A study of 9,000 health care workers at Sherpa Medical Center found an 85% reduction in the number of people with symptoms of Covid-19 within 15-28 days of the first dose of the vaccine.
BioNTech/Pfizer’s (Pfizer) novel coronavirus pneumonia (COVID-19, or 2019 coronavirus disease) vaccine was 85% effective after the first dose, according to a new Israeli study, supporting the decision made in the UK to extend the interval between doses.
The study of 9,000 health care workers found an 85 percent reduction in the number of people with symptoms of Covid-19 between 15 and 28 days after the first dose of vaccine.
The study was conducted by Sheba Medical Center, a leading research hospital, and was published in the Lancet. The study found that the vaccine also had an impact on asymptomatic infections, reducing all positive cases by 75 percent.
To protect the UK population as quickly as possible, the UK has been extending the interval between doses – including the BioNTech/Pfizer vaccine and the Oxford/AstraZeneca vaccine – with 12 weeks between the first and second doses. 12 weeks between the first and second dose.
But BioNTech and Pfizer say there is no evidence that the longer interval works. Other countries, including Israel and the United States, are seeking stricter adherence to the clinically tested three-week interval for vaccination.
“This groundbreaking study supports the British government’s decision to begin giving citizens a single dose of the vaccine,” said Arnon Afek, deputy director of the Sheba Medical Center
Sheba Medical Center, Israel.
Israel is a world leader in vaccination against the new crown.
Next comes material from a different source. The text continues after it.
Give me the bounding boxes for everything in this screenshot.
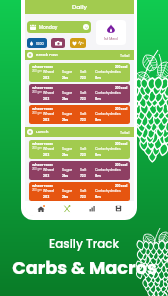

It follows a deal with Pfizer that gave Israel access to more vaccines on the condition that research be made available when the small country achieves herd immunity.
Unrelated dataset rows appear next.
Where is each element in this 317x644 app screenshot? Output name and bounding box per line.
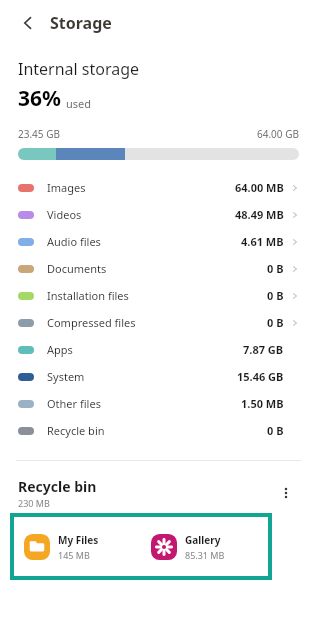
button[interactable]: My Files — [14, 517, 141, 576]
staticText: used — [66, 96, 92, 111]
staticText: 23.45 GB — [18, 127, 60, 141]
staticText: Recycle bin — [18, 477, 97, 496]
staticText: 7.87 GB — [243, 342, 284, 357]
staticText: 145 MB — [58, 549, 90, 561]
staticText: Gallery — [185, 533, 221, 547]
staticText: 0 B — [267, 315, 284, 330]
button[interactable]: System — [0, 363, 317, 390]
staticText: Documents — [47, 261, 107, 276]
button[interactable]: Installation files — [0, 282, 317, 309]
staticText: My Files — [58, 533, 99, 547]
staticText: Installation files — [47, 288, 129, 303]
staticText: Images — [47, 180, 86, 195]
staticText: 64.00 GB — [257, 127, 299, 141]
button[interactable]: Compressed files — [0, 309, 317, 336]
button[interactable]: Back — [12, 7, 44, 39]
button[interactable]: More options — [273, 480, 299, 506]
staticText: Compressed files — [47, 315, 136, 330]
staticText: Internal storage — [18, 58, 140, 80]
button[interactable]: Documents — [0, 255, 317, 282]
staticText: Videos — [47, 207, 82, 222]
staticText: Apps — [47, 342, 73, 357]
staticText: Storage — [50, 12, 112, 34]
button[interactable]: Images — [0, 174, 317, 201]
button[interactable]: Videos — [0, 201, 317, 228]
button[interactable]: Audio files — [0, 228, 317, 255]
staticText: 36% — [18, 84, 61, 113]
staticText: 1.50 MB — [241, 396, 284, 411]
staticText: Audio files — [47, 234, 101, 249]
button[interactable]: Recycle bin — [0, 417, 317, 444]
staticText: 85.31 MB — [185, 549, 225, 561]
staticText: 48.49 MB — [235, 207, 284, 222]
staticText: 64.00 MB — [235, 180, 284, 195]
button[interactable]: Apps — [0, 336, 317, 363]
staticText: 230 MB — [18, 497, 50, 509]
staticText: 0 B — [267, 288, 284, 303]
button[interactable]: Other files — [0, 390, 317, 417]
staticText: 0 B — [267, 261, 284, 276]
staticText: Other files — [47, 396, 101, 411]
staticText: Recycle bin — [47, 423, 105, 438]
staticText: 0 B — [267, 423, 284, 438]
staticText: System — [47, 369, 85, 384]
staticText: 15.46 GB — [237, 369, 284, 384]
button[interactable]: Gallery — [141, 517, 268, 576]
staticText: 4.61 MB — [241, 234, 284, 249]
Before Sheba Medical Center published its study, an analysis in February showed a decline in the number of new crown cases and hospitalizations among the age group vaccinated in Israel, even though many people received only one shot.
The Sherpa Medical Center study also builds on a laboratory study that found that 91 percent of physicians and nurses developed a strong antibody response three weeks after the first dose of vaccine.
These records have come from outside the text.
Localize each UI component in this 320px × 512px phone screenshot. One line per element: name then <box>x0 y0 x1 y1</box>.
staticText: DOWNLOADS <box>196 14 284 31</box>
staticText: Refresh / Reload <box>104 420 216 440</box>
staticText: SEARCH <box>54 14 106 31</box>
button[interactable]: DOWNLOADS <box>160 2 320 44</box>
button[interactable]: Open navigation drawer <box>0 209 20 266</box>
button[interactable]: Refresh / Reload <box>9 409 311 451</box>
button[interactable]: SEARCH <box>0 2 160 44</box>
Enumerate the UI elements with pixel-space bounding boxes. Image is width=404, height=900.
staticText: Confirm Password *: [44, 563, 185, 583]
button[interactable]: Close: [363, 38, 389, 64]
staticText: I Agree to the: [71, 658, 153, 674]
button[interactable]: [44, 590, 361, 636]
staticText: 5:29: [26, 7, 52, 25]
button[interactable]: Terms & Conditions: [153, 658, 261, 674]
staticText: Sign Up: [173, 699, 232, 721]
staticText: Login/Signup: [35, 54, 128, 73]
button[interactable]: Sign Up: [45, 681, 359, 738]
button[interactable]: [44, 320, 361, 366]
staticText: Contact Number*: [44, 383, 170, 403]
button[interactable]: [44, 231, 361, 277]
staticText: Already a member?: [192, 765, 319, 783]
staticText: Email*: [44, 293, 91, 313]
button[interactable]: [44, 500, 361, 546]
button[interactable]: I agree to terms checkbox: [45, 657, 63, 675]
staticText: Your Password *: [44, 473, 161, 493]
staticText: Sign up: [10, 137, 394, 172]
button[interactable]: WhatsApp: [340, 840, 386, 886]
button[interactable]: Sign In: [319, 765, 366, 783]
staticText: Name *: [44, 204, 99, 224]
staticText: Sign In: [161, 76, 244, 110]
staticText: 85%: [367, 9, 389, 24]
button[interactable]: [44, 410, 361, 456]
Gili Regev-Yochay, director of the Infection Prevention and Control Unit at Sheba Medical Center, said the vaccine was “very effective “.
She said, “Everyone behaves pretty much the same …… so you can see how that means it’s obviously true.”
The advantage of using health care workers as study subjects, she said, is that they all follow the same testing procedures, so the data is not biased by who decides to get tested.
But the study focuses on a younger population, who may show a stronger immune response. And because the study only followed health care workers for a few weeks before the second dose of vaccine, it did not produce data on how long the protection provided by the first dose would last.
However, Regev-Yohacher said she would assume that the immune response would last “a long Time. She stated, “If it works well for four weeks, then there’s no question that you can delay the second shot a little bit longer.”